Saved entries
——
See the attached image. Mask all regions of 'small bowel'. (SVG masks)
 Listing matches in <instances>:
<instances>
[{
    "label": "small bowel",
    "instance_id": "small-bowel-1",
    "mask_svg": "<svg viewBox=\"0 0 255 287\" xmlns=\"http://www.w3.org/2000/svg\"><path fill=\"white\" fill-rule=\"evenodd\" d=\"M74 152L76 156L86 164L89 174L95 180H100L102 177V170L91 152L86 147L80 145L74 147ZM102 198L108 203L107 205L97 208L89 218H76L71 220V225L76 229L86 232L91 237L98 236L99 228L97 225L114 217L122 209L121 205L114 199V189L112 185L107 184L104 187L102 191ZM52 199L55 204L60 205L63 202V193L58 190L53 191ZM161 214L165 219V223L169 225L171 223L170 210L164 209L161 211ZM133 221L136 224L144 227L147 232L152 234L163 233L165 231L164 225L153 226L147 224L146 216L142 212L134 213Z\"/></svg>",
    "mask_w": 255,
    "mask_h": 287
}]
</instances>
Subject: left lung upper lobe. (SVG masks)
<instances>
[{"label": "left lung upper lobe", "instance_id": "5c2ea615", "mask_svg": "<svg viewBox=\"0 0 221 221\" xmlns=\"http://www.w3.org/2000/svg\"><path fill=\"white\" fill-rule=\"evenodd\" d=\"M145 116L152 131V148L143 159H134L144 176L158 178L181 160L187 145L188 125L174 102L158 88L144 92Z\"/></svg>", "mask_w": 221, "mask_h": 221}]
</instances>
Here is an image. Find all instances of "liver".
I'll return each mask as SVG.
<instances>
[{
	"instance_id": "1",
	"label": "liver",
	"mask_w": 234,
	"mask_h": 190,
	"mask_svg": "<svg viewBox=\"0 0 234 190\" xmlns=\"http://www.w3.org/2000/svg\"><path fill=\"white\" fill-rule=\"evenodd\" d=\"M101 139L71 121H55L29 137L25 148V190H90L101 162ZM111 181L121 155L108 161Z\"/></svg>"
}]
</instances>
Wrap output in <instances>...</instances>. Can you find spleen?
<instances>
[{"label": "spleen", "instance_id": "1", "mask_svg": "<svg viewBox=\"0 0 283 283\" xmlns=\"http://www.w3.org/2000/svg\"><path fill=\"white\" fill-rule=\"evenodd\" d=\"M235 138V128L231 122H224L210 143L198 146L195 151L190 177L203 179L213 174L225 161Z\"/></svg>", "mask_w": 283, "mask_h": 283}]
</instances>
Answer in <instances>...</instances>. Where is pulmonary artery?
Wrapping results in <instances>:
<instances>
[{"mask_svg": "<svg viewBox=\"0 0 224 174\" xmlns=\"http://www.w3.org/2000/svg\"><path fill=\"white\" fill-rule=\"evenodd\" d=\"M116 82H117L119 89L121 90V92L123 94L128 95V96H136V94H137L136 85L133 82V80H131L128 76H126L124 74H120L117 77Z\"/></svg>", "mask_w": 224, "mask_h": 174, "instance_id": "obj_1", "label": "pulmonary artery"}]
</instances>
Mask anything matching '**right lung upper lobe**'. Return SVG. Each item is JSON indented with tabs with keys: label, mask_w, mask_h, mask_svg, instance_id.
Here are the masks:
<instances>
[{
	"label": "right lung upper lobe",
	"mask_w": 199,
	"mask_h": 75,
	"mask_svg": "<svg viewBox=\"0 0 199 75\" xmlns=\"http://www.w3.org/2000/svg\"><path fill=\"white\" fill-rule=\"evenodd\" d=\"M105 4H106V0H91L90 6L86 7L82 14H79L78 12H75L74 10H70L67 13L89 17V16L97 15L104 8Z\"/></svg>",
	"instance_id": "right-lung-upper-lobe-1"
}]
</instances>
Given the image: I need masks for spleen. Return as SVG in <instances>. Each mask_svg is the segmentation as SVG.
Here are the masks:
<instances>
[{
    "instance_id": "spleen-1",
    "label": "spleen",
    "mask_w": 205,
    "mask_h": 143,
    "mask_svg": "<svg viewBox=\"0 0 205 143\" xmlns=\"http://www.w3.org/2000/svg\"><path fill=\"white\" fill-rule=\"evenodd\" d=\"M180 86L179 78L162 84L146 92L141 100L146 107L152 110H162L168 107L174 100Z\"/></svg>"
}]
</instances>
——
- [EXERCISE INSTRUCTIONS]: Starting at the line that contains "Answer in <instances>...</instances>.", write out every line through the end of the entries, exactly and with nothing added.

- [RESULT FOR THIS EXERCISE]:
Answer in <instances>...</instances>. Where is pulmonary artery?
Wrapping results in <instances>:
<instances>
[{"mask_svg": "<svg viewBox=\"0 0 224 174\" xmlns=\"http://www.w3.org/2000/svg\"><path fill=\"white\" fill-rule=\"evenodd\" d=\"M116 82H117L119 89L121 90V92L123 94L128 95V96H136V94H137L136 85L133 82V80H131L128 76H126L124 74H120L117 77Z\"/></svg>", "mask_w": 224, "mask_h": 174, "instance_id": "obj_1", "label": "pulmonary artery"}]
</instances>
Mask anything matching '**right lung upper lobe**'. Return SVG. Each item is JSON indented with tabs with keys: label, mask_w, mask_h, mask_svg, instance_id.
Here are the masks:
<instances>
[{
	"label": "right lung upper lobe",
	"mask_w": 199,
	"mask_h": 75,
	"mask_svg": "<svg viewBox=\"0 0 199 75\" xmlns=\"http://www.w3.org/2000/svg\"><path fill=\"white\" fill-rule=\"evenodd\" d=\"M105 4H106V0H91L90 6L86 7L82 14H79L78 12H75L74 10H70L67 13L89 17V16L97 15L104 8Z\"/></svg>",
	"instance_id": "right-lung-upper-lobe-1"
}]
</instances>
Given the image: I need masks for spleen. Return as SVG in <instances>. Each mask_svg is the segmentation as SVG.
Here are the masks:
<instances>
[{
    "instance_id": "spleen-1",
    "label": "spleen",
    "mask_w": 205,
    "mask_h": 143,
    "mask_svg": "<svg viewBox=\"0 0 205 143\" xmlns=\"http://www.w3.org/2000/svg\"><path fill=\"white\" fill-rule=\"evenodd\" d=\"M180 86L179 78L162 84L146 92L141 100L146 107L152 110H162L168 107L174 100Z\"/></svg>"
}]
</instances>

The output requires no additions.